SOURCE MATERIAL —
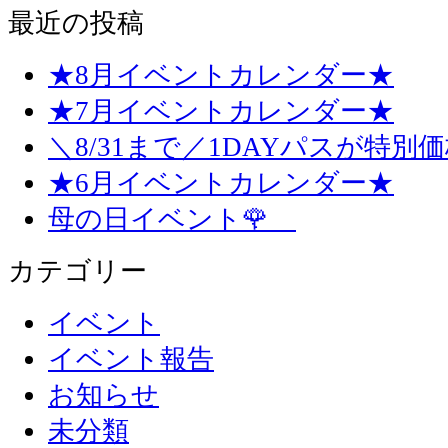
最近の投稿
★8月イベントカレンダー★
★7月イベントカレンダー★
＼8/31まで／1DAYパスが特別
★6月イベントカレンダー★
母の日イベント🌹
カテゴリー
イベント
イベント報告
お知らせ
未分類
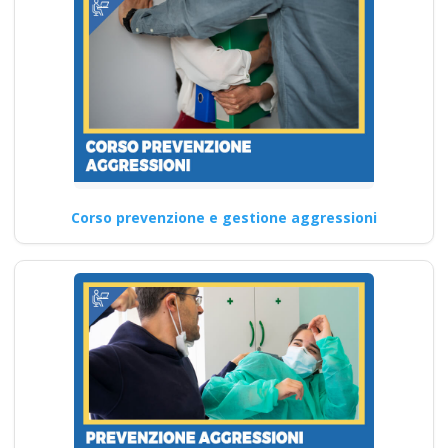
Corso prevenzione e gestione aggressioni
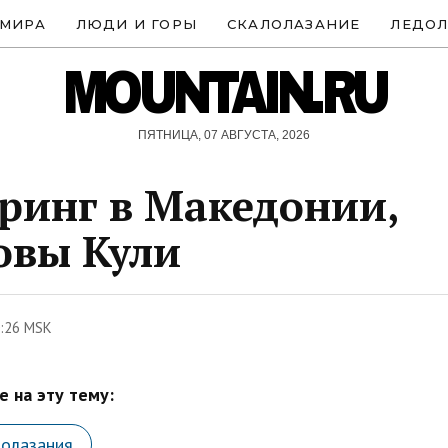
 МИРА
ЛЮДИ И ГОРЫ
СКАЛОЛАЗАНИЕ
ЛЕДОЛ
MOUNTAIN.RU
ПЯТНИЦА, 07 АВГУСТА, 2026
ринг в Македонии,
овы Кули
0:26 MSK
 на эту тему:
лолазания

TASK PROMPT — Output every entry exactly as given; pictures are not part of the copy.

COMPLETED TASK —
最近の投稿
★8月イベントカレンダー★
★7月イベントカレンダー★
＼8/31まで／1DAYパスが特別
★6月イベントカレンダー★
母の日イベント🌹
カテゴリー
イベント
イベント報告
お知らせ
未分類
Corso prevenzione e gestione aggressioni
 МИРА
ЛЮДИ И ГОРЫ
СКАЛОЛАЗАНИЕ
ЛЕДОЛ
MOUNTAIN.RU
ПЯТНИЦА, 07 АВГУСТА, 2026
ринг в Македонии,
овы Кули
0:26 MSK
 на эту тему:
лолазания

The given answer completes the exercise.